Objective: To examine whether implementation of a comprehensive, multicomponent, statewide surgical quality improvement collaborative is associated with changes in hospital safety culture.
Design, setting, and participants: In this survey study, the Safety Attitudes Questionnaire, a 56-item validated survey covering 6 culture domains (teamwork, safety, operating room safety, working conditions, perceptions of management, and employee engagement), was administered to a random sample of physicians, nurses, operating room staff, administrators, and leaders across Illinois hospitals to assess hospital safety culture prior to launching a new statewide quality collaborative in 2015 and then again in 2017. The final analysis included 1024 respondents from 36 diverse hospitals, including major academic, community, and rural centers, enrolled in ISQIC (Illinois Surgical Quality Improvement Collaborative).

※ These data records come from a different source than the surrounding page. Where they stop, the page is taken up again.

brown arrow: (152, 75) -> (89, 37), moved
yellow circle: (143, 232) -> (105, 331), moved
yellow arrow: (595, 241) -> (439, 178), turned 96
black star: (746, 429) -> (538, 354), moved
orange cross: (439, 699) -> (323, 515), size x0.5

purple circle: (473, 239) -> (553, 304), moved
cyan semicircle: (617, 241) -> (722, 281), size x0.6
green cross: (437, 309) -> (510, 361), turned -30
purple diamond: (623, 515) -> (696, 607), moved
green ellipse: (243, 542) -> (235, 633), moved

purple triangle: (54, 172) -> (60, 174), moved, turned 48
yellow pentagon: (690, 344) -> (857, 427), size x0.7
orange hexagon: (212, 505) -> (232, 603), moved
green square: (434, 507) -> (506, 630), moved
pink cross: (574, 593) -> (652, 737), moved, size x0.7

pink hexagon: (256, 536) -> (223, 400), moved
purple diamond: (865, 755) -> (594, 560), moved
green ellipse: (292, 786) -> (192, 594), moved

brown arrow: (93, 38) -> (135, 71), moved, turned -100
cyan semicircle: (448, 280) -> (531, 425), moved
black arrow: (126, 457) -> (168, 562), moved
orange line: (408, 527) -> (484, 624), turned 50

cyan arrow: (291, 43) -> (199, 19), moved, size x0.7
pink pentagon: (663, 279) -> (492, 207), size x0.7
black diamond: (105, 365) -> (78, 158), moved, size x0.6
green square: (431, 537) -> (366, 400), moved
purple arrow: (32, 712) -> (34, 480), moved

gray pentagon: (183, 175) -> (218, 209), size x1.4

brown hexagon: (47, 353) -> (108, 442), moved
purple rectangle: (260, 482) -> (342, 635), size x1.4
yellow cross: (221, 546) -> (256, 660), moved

Exposures: Participation in a comprehensive, multicomponent statewide surgical quality improvement collaborative. Key components included enrollment in a common standardized data registry, formal quality and process improvement training, participation in collaborative-wide quality improvement projects, funding support for local projects, and guidance provided by surgeon mentors and process improvement coaches.
Main outcomes and measures: Perception of hospital safety culture.

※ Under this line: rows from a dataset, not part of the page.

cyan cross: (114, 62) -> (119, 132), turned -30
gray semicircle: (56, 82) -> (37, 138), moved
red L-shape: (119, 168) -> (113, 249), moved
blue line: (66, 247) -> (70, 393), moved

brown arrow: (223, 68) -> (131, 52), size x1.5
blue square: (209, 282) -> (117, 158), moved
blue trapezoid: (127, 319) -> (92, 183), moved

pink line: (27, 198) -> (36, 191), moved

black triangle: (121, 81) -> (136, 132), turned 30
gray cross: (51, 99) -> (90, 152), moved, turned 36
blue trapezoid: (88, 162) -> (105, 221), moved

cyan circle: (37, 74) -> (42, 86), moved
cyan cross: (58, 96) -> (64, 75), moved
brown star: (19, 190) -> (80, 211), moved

Results: The overall survey response rate was 43.0% (580 of 1350 surveys) in 2015 and 39.0% (444 of 1138 surveys) in 2017 from 36 hospitals. Improvement occurred in all the overall domains, with significant improvement in teamwork climate (change, 3.9%; P = .03) and safety climate (change, 3.2%; P = .02). The largest improvements occurred in individual measures within domains, including physician-nurse collaboration (change, 7.2%; P = .004), reporting of concerns (change, 4.7%; P = .009), and reduction in communication breakdowns (change, 8.4%; P = .005). Hospitals with the lowest baseline safety culture experienced the largest improvements following collaborative implementation (change range, 11.1%-14.9% per domain; P < .05 for all). Although several hospitals experienced improvement in safety culture in 1 domain, most hospitals experienced improvement across several domains.
Conclusions and relevance: This survey study found that hospital enrollment in a statewide quality improvement collaborative was associated with overall improvement in safety culture after implementing multiple learning collaborative strategies. Hospitals with the poorest baseline culture reported the greatest improvement following implementation of the collaborative.